Does evidence matter? Comparative effectiveness research and prescribing of Type 2 diabetes mellitus drugs.
J Comp Eff Res · 2019
Last updated 2026-05-28A study looked at how research comparing diabetes drugs influenced real-world prescribing from 2006 to 2016. For GLP-1 drugs, research showed one drug, Liraglutide, worked better than another, Exenatide twice daily, and prescribing of Exenatide dropped by 50 percentage points after Liraglutide became available. For another class of drugs, DPP4 inhibitors, research did not clearly show one drug was better than others, and the first drug to enter the market, Sitagliptin, remained the most prescribed.
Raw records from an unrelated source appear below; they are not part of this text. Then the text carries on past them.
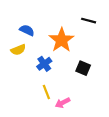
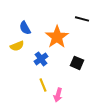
blue semicircle: (27, 30) -> (25, 28), turned -144
pink arrow: (63, 103) -> (58, 95), turned -48

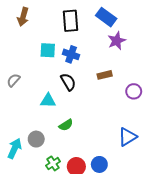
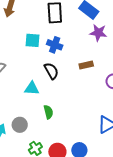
purple star: (117, 41) -> (98, 33), turned 30
green semicircle: (66, 125) -> (48, 112), turned -72

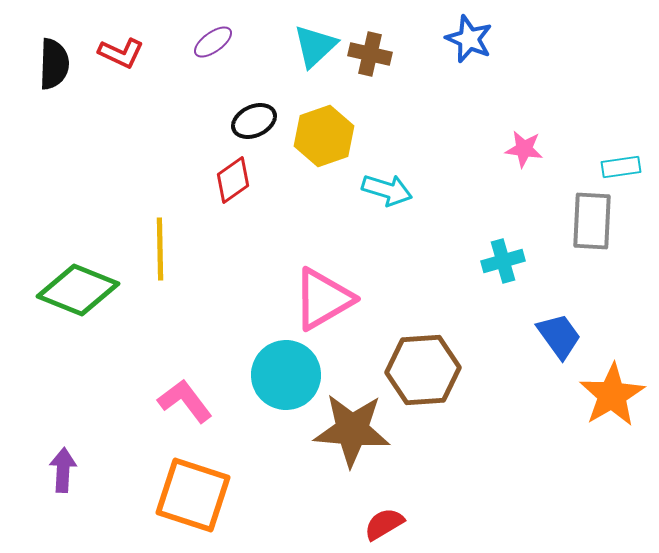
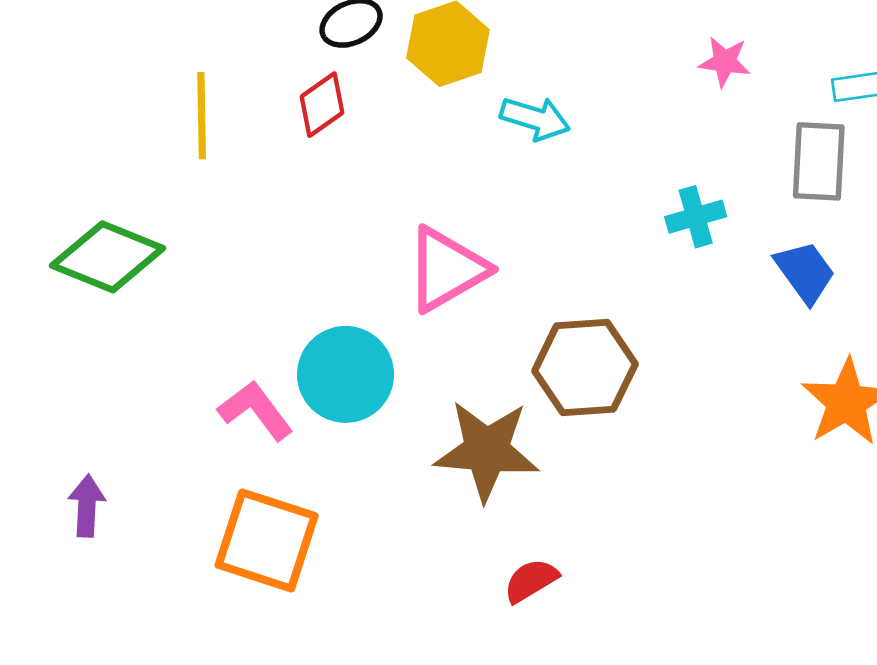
yellow line: (160, 249) -> (202, 116), moved
blue trapezoid: (559, 336) -> (805, 272), moved
cyan circle: (286, 375) -> (346, 374), moved

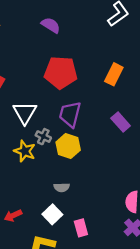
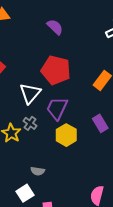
white triangle: (25, 113) -> (30, 93), moved
yellow hexagon: (68, 146) -> (66, 135), moved

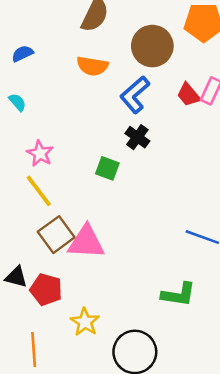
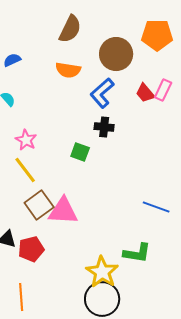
black cross: (137, 137) -> (104, 127), turned -30
red pentagon: (46, 289) -> (31, 249), turned -30
yellow star: (85, 322) -> (102, 272), moved, size x1.4

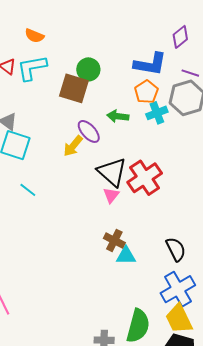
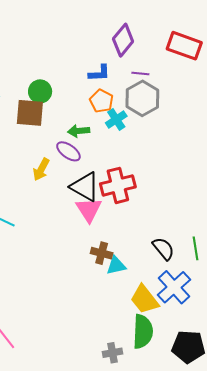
purple diamond: (180, 37) -> (123, 40), size x1.4
blue L-shape: (150, 64) -> (99, 73), size x0.7
purple ellipse: (89, 131) -> (68, 151), moved
red cross: (145, 178) -> (118, 185), turned 32
pink triangle: (111, 195) -> (89, 210), size x1.6
yellow trapezoid: (179, 319) -> (144, 299), moved

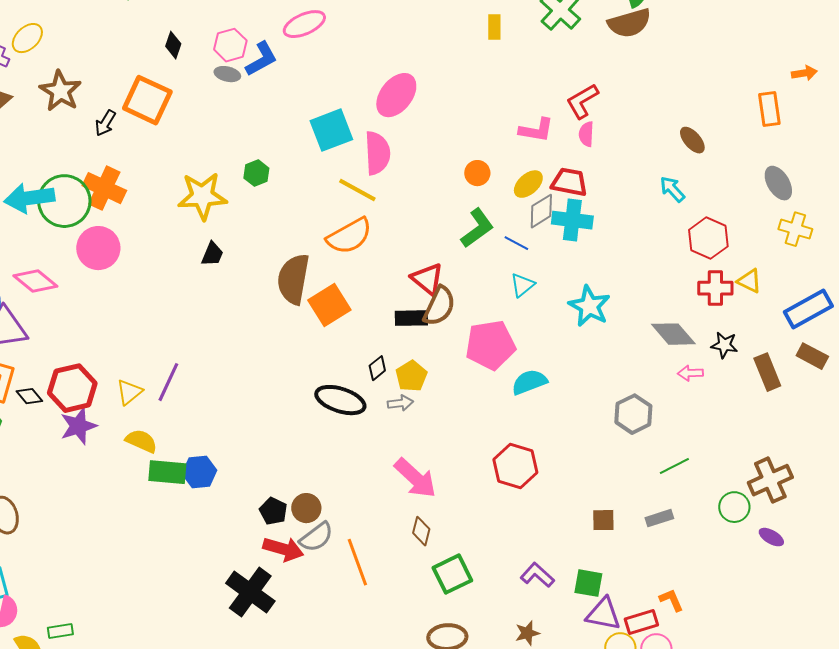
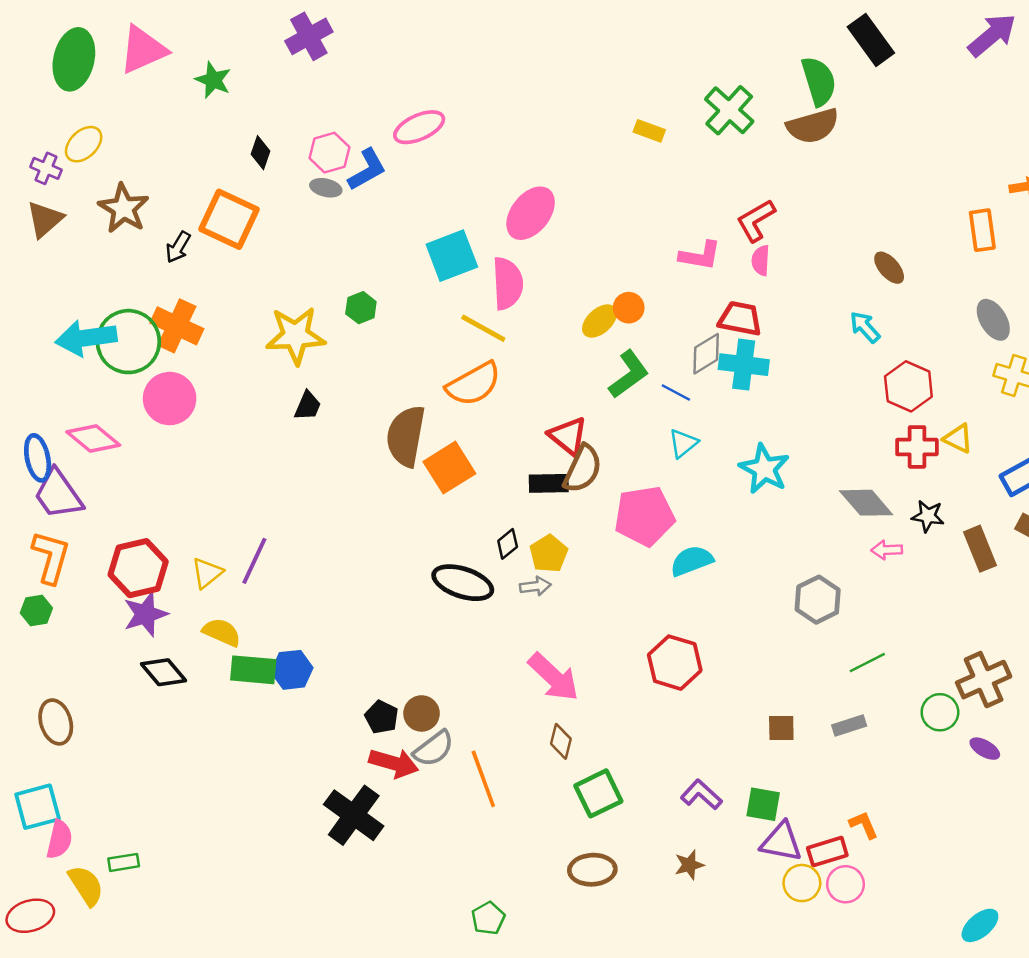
yellow rectangle: (494, 27) -> (649, 131), turned -70
yellow ellipse: (528, 184) -> (600, 321), moved
black diamond: (29, 396) -> (164, 672), moved, size x1.4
AI summary of the abstract below.
| Journal | J Comp Eff Res, 2019 |
|---|---|
| Citations | 0 |
| Relative citation ratio | 0.00 |
| NIH percentile | 0 |
| Molecules | — |
| Conditions studied | Type 2 Diabetes |
Abstract
Comparative effectiveness research (CER) can help ascertain value of new drugs; however, limited research assesses the translation of CER into clinical practice. The objective of this study was to analyze the association between CER evidence and prescribing trends within two markets of Type 2 diabetes mellitus. A retrospective analysis to determine the prescribing trends from 2006 to 2016 and an electronic literature search to identify CER comparing different drugs was conducted. In glucagon-like peptide-1 (GLP-1) agonists market, CER showed superiority of Liraglutide. Prescribing of Exenatide twice daily dropped by 50% points as Liraglutide entered the market. In dipeptidyl peptidase-4 (DPP4) inhibitors market, CER did not suggest conclusive superiority. Nevertheless, Sitagliptin, the first entrant, continued to dominate throughout. CER evidence appeared to be associated with prescribing trends in GLP-1 agonists market; however, no associations were found in DPP4 inhibitors market. The translation of evidence into practice can be limited by the availability of superiority trials and timing of their availability.